Migrate etcd-quorum-guard from MCO. #394

retroflexer · 2020-07-15T18:53:31Z

Migrating the quorum guard from machine-config-operator.

Note that the TLS certs come from secrets and configmaps, instead of files from the host (MCO was using files on disk).

ironcladlou · 2020-07-15T19:38:23Z

From an offline discussion worth bringing out here:

Instead of retaining CVO management of QG, this is an opportunity to bring the component under direct management of the operator. A static CVO-managed QG is simple but doesn't leave any room for us to enhance the component with dynamic behavior going forward. Is it low effort to bring QG under operator management?

retroflexer · 2020-07-15T20:33:08Z

From an offline discussion worth bringing out here:

Instead of retaining CVO management of QG, this is an opportunity to bring the component under direct management of the operator. A static CVO-managed QG is simple but doesn't leave any room for us to enhance the component with dynamic behavior going forward. Is it low effort to bring QG under operator management?

As we discussed on slack, I too think it is a worthy idea to pursue.

But I would let this PR go through so that the migration from MCO happens without glitches, and then, once we have the quorum guard in the etcd-operator namespace, we can move it the under direct management of the operator.

retroflexer · 2020-07-15T20:58:24Z

/retest

retroflexer · 2020-07-16T03:30:45Z

/retest

ironcladlou · 2020-07-16T12:30:34Z

But I would let this PR go through so that the migration from MCO happens without glitches, and then, once we have the quorum guard in the etcd-operator namespace, we can move it the under direct management of the operator.

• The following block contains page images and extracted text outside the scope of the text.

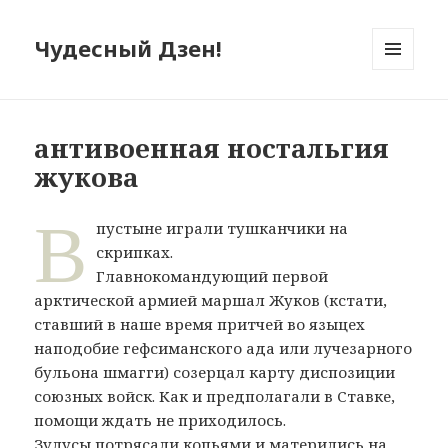
Чудесный Дзен!
МЕНЮ
И
ВИДЖЕТЫ
антивоенная ностальгия
жукова
В
пустыне играли тушканчики на
скрипках.
Главнокомандующий первой
арктической армией маршал Жуков (кстати,
ставший в наше время притчей во языцех
наподобие гефсиманского ада или лучезарного
бульона шмагги) созерцал карту диспозиции
союзных войск. Как и предполагали в Ставке,
помощи ждать не приходилось.
Зулусы потрясали копьями и матерились на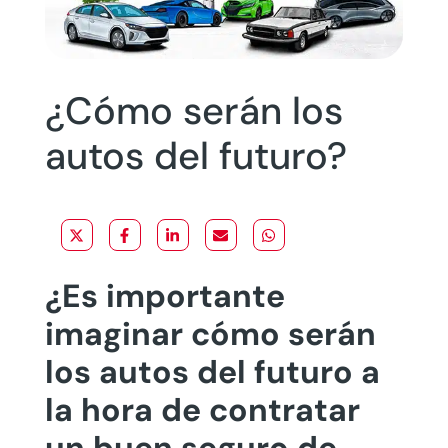
¿Cómo serán los
autos del futuro?
¿Es importante
imaginar cómo serán
los autos del futuro a
la hora de contratar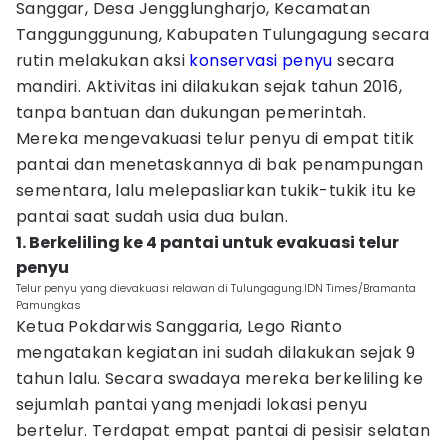
Sanggar, Desa Jengglungharjo, Kecamatan
Tanggunggunung, Kabupaten Tulungagung secara
rutin melakukan aksi
konservasi penyu
secara
mandiri. Aktivitas ini dilakukan sejak tahun 2016,
tanpa bantuan dan dukungan pemerintah.
Mereka mengevakuasi telur penyu di empat titik
pantai dan menetaskannya di bak penampungan
sementara, lalu melepasliarkan tukik-tukik itu ke
pantai saat sudah usia dua bulan.
1. Berkeliling ke 4 pantai untuk evakuasi telur
penyu
Telur penyu yang dievakuasi relawan di Tulungagung.IDN Times/Bramanta
Pamungkas
Ketua Pokdarwis Sanggaria, Lego Rianto
mengatakan kegiatan ini sudah dilakukan sejak 9
tahun lalu. Secara swadaya mereka berkeliling ke
sejumlah pantai yang menjadi lokasi penyu
bertelur. Terdapat empat pantai di pesisir selatan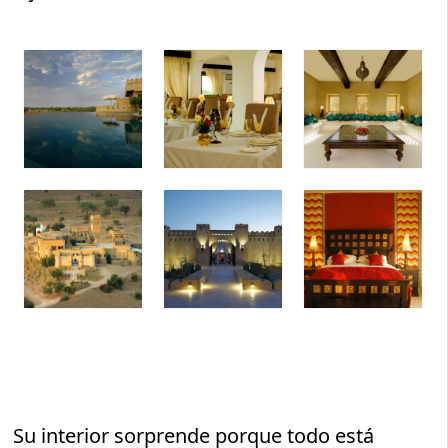
Su interior sorprende porque todo está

As long as we're committed to doing the operator transition within the same release, I guess I don't see the harm

retroflexer · 2020-07-16T14:43:05Z

/retest

hexfusion · 2020-07-16T16:13:09Z

As long as we're committed to doing the operator transition within the same release, I guess I don't see the harm

My understanding is that moving a CVO managed resource is easy but removing is not. If we are really going to use the operator why remove 2 CVO resources?

hexfusion · 2020-07-16T16:13:37Z

/hold

I would like a detailed plan to address this.

vrutkovs · 2020-07-16T16:35:35Z

manifests/0000_12_etcd-operator_08_etcdquorumguard_deployment.yaml

+  annotations:
+    exclude.release.openshift.io/internal-openshift-hosted: "true"
+spec:
+  replicas: 3


Could the operator control the amount of replicas? In OKD's fork we used openshift/machine-config-operator@ddc89ca in MCO - when useUnsupportedUnsafeNonHANonProductionUnstableEtcd is enabled etcd-quorum-guard is scaled back to 1

Operator controlling this Deployment so it can do intelligent things makes sense to me. But can that happen after the pivot from machine-config operator to etcd operator? We certainly don't want the etcd operator trying to do intelligent Deployment management while the machine-config operator is still trying to hand this Deployment off to the cluster-version operator, because the CVO and etcd operator would be fighting each other.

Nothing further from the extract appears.